Instructions for the task
Each line of the data below that includes the string "parte" must be copied.

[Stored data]
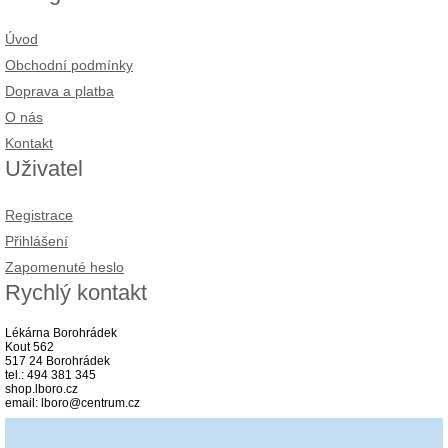
Úvod
Obchodní podmínky
Doprava a platba
O nás
Kontakt
Uživatel
Registrace
Přihlášení
Zapomenuté heslo
Rychlý kontakt
Lékárna Borohrádek
Kout 562
517 24 Borohrádek
tel.: 494 381 345
shop.lboro.cz
email: lboro@centrum.cz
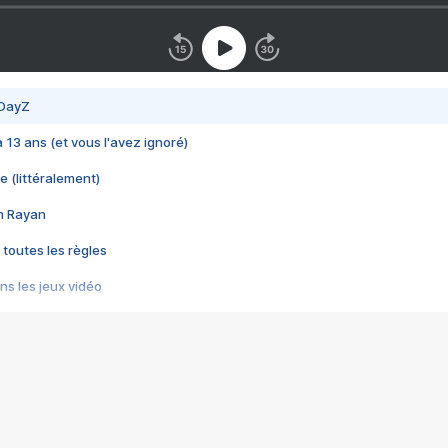
 DayZ
 a 13 ans (et vous l'avez ignoré)
e (littéralement)
im Rayan
 toutes les règles
s les jeux vidéo
us choquant de Rockstar ? - Le scandale BULLY
e plus moche de Steam
du RÊVE tourne au CAUCHEMAR
pendant 8 heures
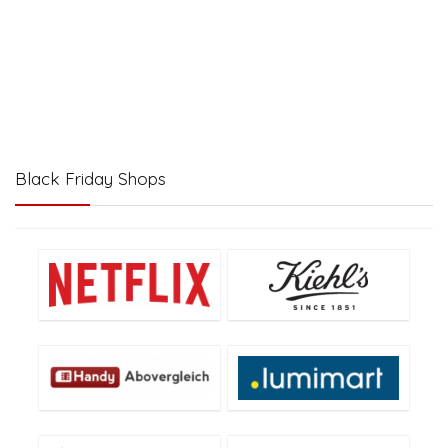
Black Friday Shops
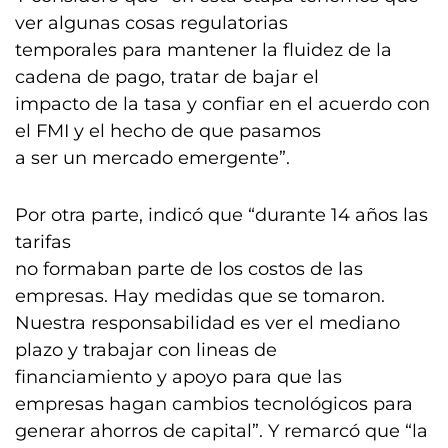
ver algunas cosas regulatorias
temporales para mantener la fluidez de la
cadena de pago, tratar de bajar el
impacto de la tasa y confiar en el acuerdo con
el FMI y el hecho de que pasamos
a ser un mercado emergente”.
Por otra parte, indicó que “durante 14 años las
tarifas
no formaban parte de los costos de las
empresas. Hay medidas que se tomaron.
Nuestra responsabilidad es ver el mediano
plazo y trabajar con lineas de
financiamiento y apoyo para que las
empresas hagan cambios tecnológicos para
generar ahorros de capital”. Y remarcó que “la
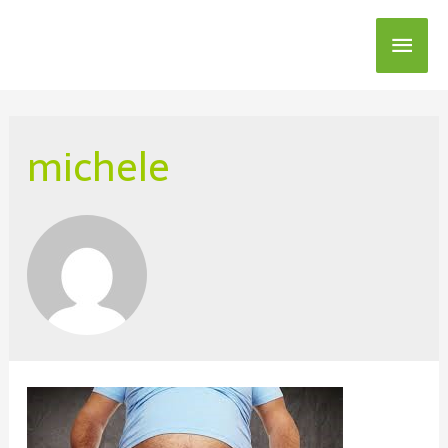
michele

The answer
Por otra parte, indicó que “durante 14 años las
no formaban parte de los costos de las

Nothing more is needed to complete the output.